Subjective considerations of management effectiveness, maintenance of regulatory
compliance standards and professional leadership are also considered.
In addition to the recommendations of the Chairman of the Board and
an evaluation of individual performance, the Committee also considered how our
executive compensation compares to our peers. Republic Bancorp participates in
local and national compensation surveys for key executives. These surveys are
utilized only as a general guideline for establishing the key executives' levels
of compensation. The Committee recognizes that compensation to key executives
should be reasonably representative of that typically offered in Republic
Bancorp's market area in order to attract, motivate, reward and retain key
executives. The Committee's philosophy is to provide compensation to key
executives that is not only competitive with that of comparable institutions,
but that also provides retention incentive for the highly skilled management
necessary to ensure the long-term success of Republic Bancorp.
14
<PAGE>
During 1999, the salary of the Chairman of the Board and the Chief
Executive Officer were increased. Republic Bancorp's performance, the
contributions these individuals made and the Chairman's recommendations were
important factors underlying compensation increases, although the increases were
not tied to specific performance criteria.
The Committee is also responsible for the overall administration of
the stock option program and other benefit programs. Republic Bancorp's stock
option program provides for the granting of options to those employees that have
demonstrated superior performance and who are deemed by the Committee to be
important to Republic Bancorp's future success, with a view toward maximizing
shareholder value. The Chairman of the Board designates the employees eligible
to be granted options under the Plan subject to approval by the Committee. No
stock options were awarded to executive officers during 1999.
MEMBERS OF THE COMPENSATION COMMITTEE:
Charles Anderson Larry M. Hayes Sandra Metts Snowden
COMPENSATION COMMITTEE INTERLOCKS AND INSIDER PARTICIPATION
Certain directors and executive officers, including certain members
of the Compensation/ Human Resources Committee, were clients of and had
transactions with Republic Bancorp and the Banks during 1999. Transactions which
involved loans or commitments by Republic Bancorp were made in the ordinary
course of business and on substantially the same terms, including interest rates
and collateral, as those prevailing at the time for comparable transactions with
other persons and did not involve more than normal risk of collectibility or
present other unfavorable features.
Republic Bancorp's Compensation/Human Resources Committee was
established in the first quarter of 1999. Prior to that time, Bernard Trager, as
Chairman of the Board of Directors, and Steven Trager, as CEO, made
recommendations to the Board in connection with the Board's deliberations
concerning executive officer compensation.
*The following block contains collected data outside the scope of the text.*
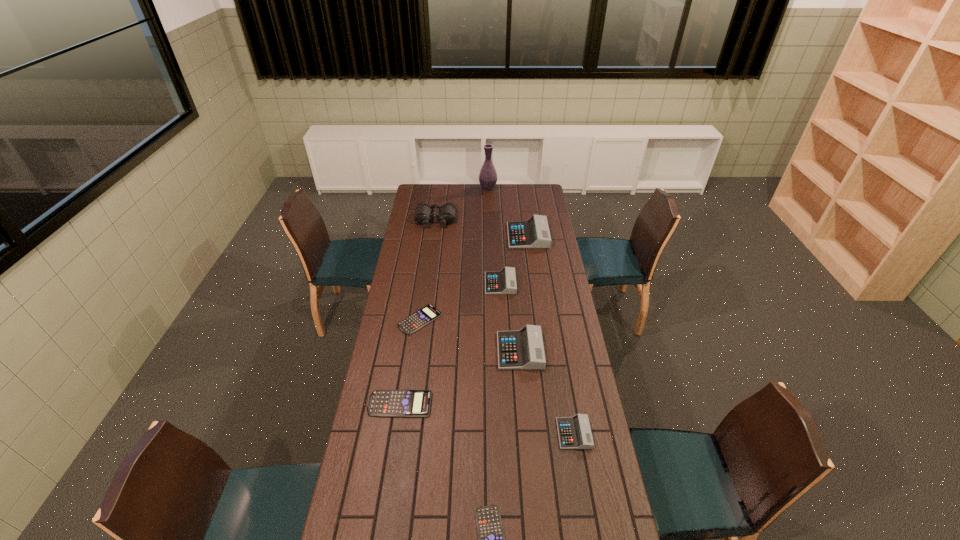 Identify the location of free spot between the farthest gray calculator and the farthest object. (508, 212).

Where is `free space that is in between the eighth farthest object and the farthest calculator`? The height and width of the screenshot is (540, 960). free space that is in between the eighth farthest object and the farthest calculator is located at coordinates (551, 335).

Image resolution: width=960 pixels, height=540 pixels. What are the coordinates of `free space between the farthest blue calculator and the third smallest gray calculator` in the screenshot? It's located at pos(470,335).

The width and height of the screenshot is (960, 540). Identify the location of blank region between the second tallest calculator and the eighth tallest object. [x=470, y=335].

Find the location of a particular element. empty space between the smallest gray calculator and the second biggest gray calculator is located at coordinates (547, 392).

Identify which object is the fourth closest to the second nearest calculator. Please provide its 2D coordinates. Your answer should be formatted as a tuple, i.e. [(x, y)], where the tuple contains the x and y coordinates of a point satisfying the conditions above.

[(417, 320)]

Find the location of a particular element. Image resolution: width=960 pixels, height=540 pixels. object that is the fifth closest to the nearest gray calculator is located at coordinates (503, 282).

Select which calculator is the third closest to the second shortest calculator. Please provide its 2D coordinates. Your answer should be formatted as a tuple, i.e. [(x, y)], where the tuple contains the x and y coordinates of a point satisfying the conditions above.

[(384, 403)]

Identify which calculator is the fifth closest to the second tallest object. Please provide its 2D coordinates. Your answer should be formatted as a tuple, i.e. [(x, y)], where the tuple contains the x and y coordinates of a point satisfying the conditions above.

[(384, 403)]

Point out which gray calculator is positioned as the second nearest to the fifth tallest calculator. Please provide its 2D coordinates. Your answer should be formatted as a tuple, i.e. [(x, y)], where the tuple contains the x and y coordinates of a point satisfying the conditions above.

[(574, 432)] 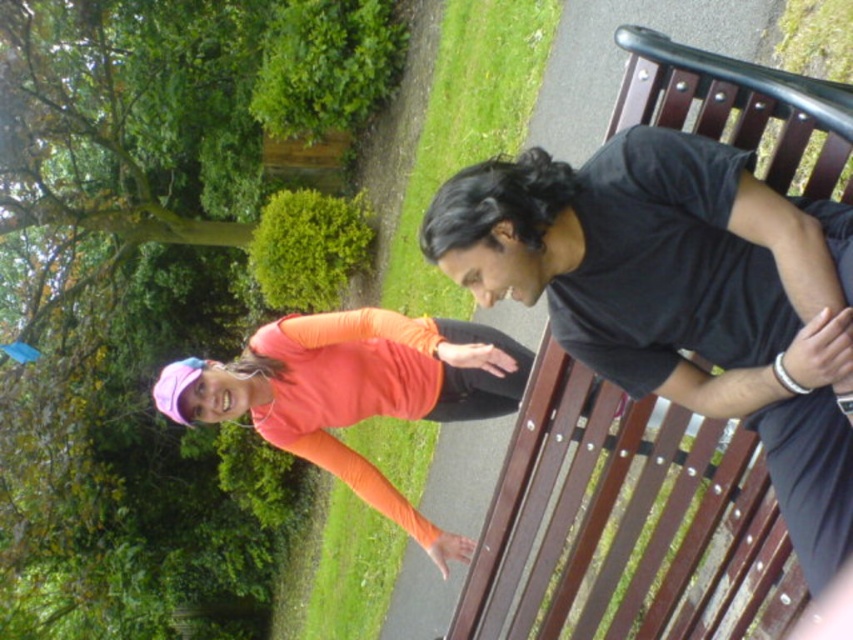 From the picture: Does brown wood bench at center appear over orange matte shirt at center?

Actually, brown wood bench at center is below orange matte shirt at center.

Who is positioned more to the left, brown wood bench at center or orange matte shirt at center?

From the viewer's perspective, orange matte shirt at center appears more on the left side.

Find the location of a particular element. brown wood bench at center is located at coordinates (735, 100). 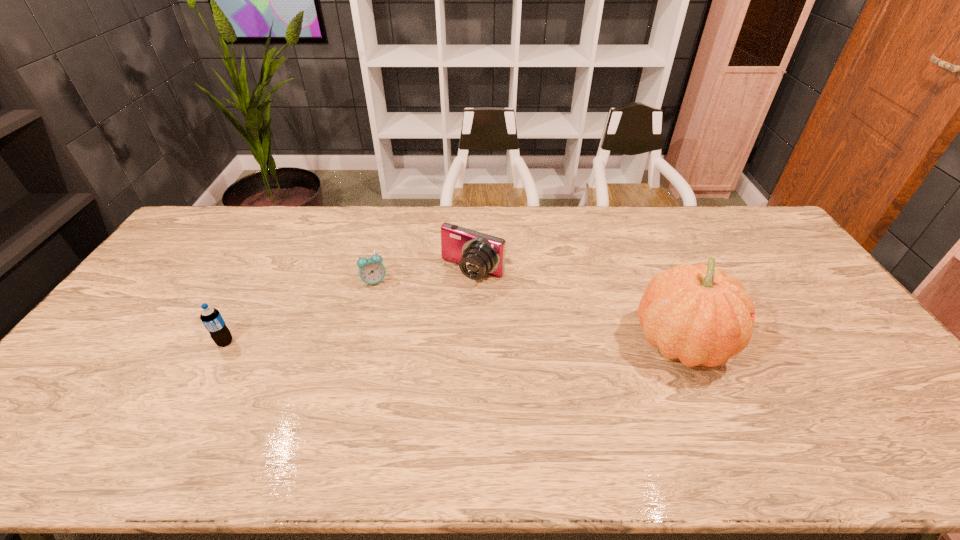 Locate an element on the screen. soda bottle is located at coordinates (211, 318).

Find the location of `the tallest object`. the tallest object is located at coordinates (697, 314).

The width and height of the screenshot is (960, 540). Identify the location of the rightmost object. (697, 314).

Locate an element on the screen. The height and width of the screenshot is (540, 960). the second object from right to left is located at coordinates (478, 254).

At what (x,y) coordinates should I click in order to perform the action: click on alarm clock. Please return your answer as a coordinate pair (x, y). Looking at the image, I should click on (371, 270).

The width and height of the screenshot is (960, 540). Identify the location of the third object from right to left. (371, 270).

The width and height of the screenshot is (960, 540). I want to click on free space located on the right of the soda bottle, so click(288, 342).

This screenshot has height=540, width=960. I want to click on vacant space located on the carved face of the pumpkin, so click(788, 342).

Where is `vacant space located on the front-facing side of the second object from right to left`? The width and height of the screenshot is (960, 540). vacant space located on the front-facing side of the second object from right to left is located at coordinates (419, 341).

I want to click on vacant space situated on the front-facing side of the second object from right to left, so click(442, 310).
See the discussion above under the
heading "Compensation Committee Report."
15
<PAGE>
CERTAIN OTHER RELATIONSHIPS AND RELATED TRANSACTIONS
LEASING ARRANGEMENTS. Within the Louisville, Kentucky, metropolitan
area, the Bank leases space in five buildings owned by Bernard Trager, Chairman
of Republic Bancorp, and Jean Trager, his wife, and partnerships in which they
own controlling interests, including Jaytee, a shareholder of Republic Bancorp.
Relatives of Bernard Trager, including Steven Trager and Scott Trager, directors
and executive officers of Republic Bancorp, are also partners in Jaytee. See
notes to the table under "Share Ownership". The buildings include Republic
Corporate Center, which serves as both the Bank's main office and administrative
headquarters in Louisville, Kentucky, and is owned and leased by TEECO
Properties, which is owned by Bernard Trager. Also included are the Hurstbourne
Parkway, Bardstown Road and Springhurst banking centers, as well as the
Clarksville, Indiana loan production office, which are all owned and leased by
Jaytee. During 1999, additional space was leased in connection with banking
center expansion and the establishment of the Indiana loan production office.
Additional space has been leased in 2000 in connection with selected operational
functions. Under certain of these lease arrangements, Republic Bancorp has been
responsible for the fit-up and certain completion costs for the leased
facilities. Altogether, these affiliates currently lease approximately 92,000
square feet and the Bank pays approximately $127,000 per month, in rent, with
lease terms expiring between 2001 and 2008.
Each of the above transactions was obtained on terms comparable to
those which could have been obtained from an unaffiliated party.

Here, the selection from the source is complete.